Among 17 strains from long-term carriers and 41 strains from short-term carriers, bla CTX-M-15 was the most common ESBL gene (n=29, 50 %), followed by bla CTX-M-14 (n=9, 16 %). The pandemic ST131 lineage was observed four times, with three different bla CTX-M genes: bla CTX-M-15 (n=2), bla CTX-M-14 and bla CTX-M-27 (both n=1). The triple mutation of gyrA Ser80Leu, gyrA Asp87Asn and parC Ser80Ile, which together predicts clinical resistance to ciprofloxacin [47], was found in 25 isolates (43 %) and among 14 distinct STs, including ExPEC lineages ST10, ST38, ST131, ST393, ST405, ST648 and ST1193. Common virulence-associated factors were present in nearly all isolates, such as type I fimbriae (encoded by fim genes) and enterobactin (encoded by ent, fep and fes genes). Other siderophores were also present such as aerobactin in 25 isolates (42 %, encoded by iucABCD-iutA), and yersiniabactin in 30 isolates (51 %, encoded by fyuA, irp1, irp2 and ybtAEPQSTUX genes). Some virulence-associated or resistance-associated genes were only found in low numbers of isolates: four isolates (7 %) harboured iroBCDEN (encoding the salmochelin siderophore), three isolates (5 %) harboured kpsDMT (encoding a K1 capsule) and three isolates (5 %) harboured hlyABCD (encoding haemolysin). Full operons of sfa or pap (encoding S fimbriae and P fimbriae, respectively) were not observed. No carbapenemase-encoding or mcr genes were observed.

Discussion

Out of 2001 international travellers, we identified 17 travellers who carried the same ESBL-Ec strain for at least a year after return. The long-term carriage was mainly driven by ExPEC lineages, more specifically ST131 and phylogroup D. For another traveller, our data suggest that an ESBL plasmid has persisted for 12 months upon return from travel, and that the plasmid has shifted between bacterial hosts.

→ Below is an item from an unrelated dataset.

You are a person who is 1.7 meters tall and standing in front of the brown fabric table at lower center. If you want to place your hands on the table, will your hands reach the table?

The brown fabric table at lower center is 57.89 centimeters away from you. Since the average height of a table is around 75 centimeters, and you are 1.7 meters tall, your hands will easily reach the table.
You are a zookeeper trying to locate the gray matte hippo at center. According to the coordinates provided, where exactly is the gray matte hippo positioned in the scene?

Our findings support previous conclusions that the lineage of acquired ESBL-Ec influences carriage duration upon return from travel [17]. Due to a larger sample size, we could link long-term carriage to specific ExPEC STs, arriving at similar conclusions as Armand-Lefèvre et al., who concluded that three broad E. coli phylogroups (B2, D and F) displayed increased carriage duration.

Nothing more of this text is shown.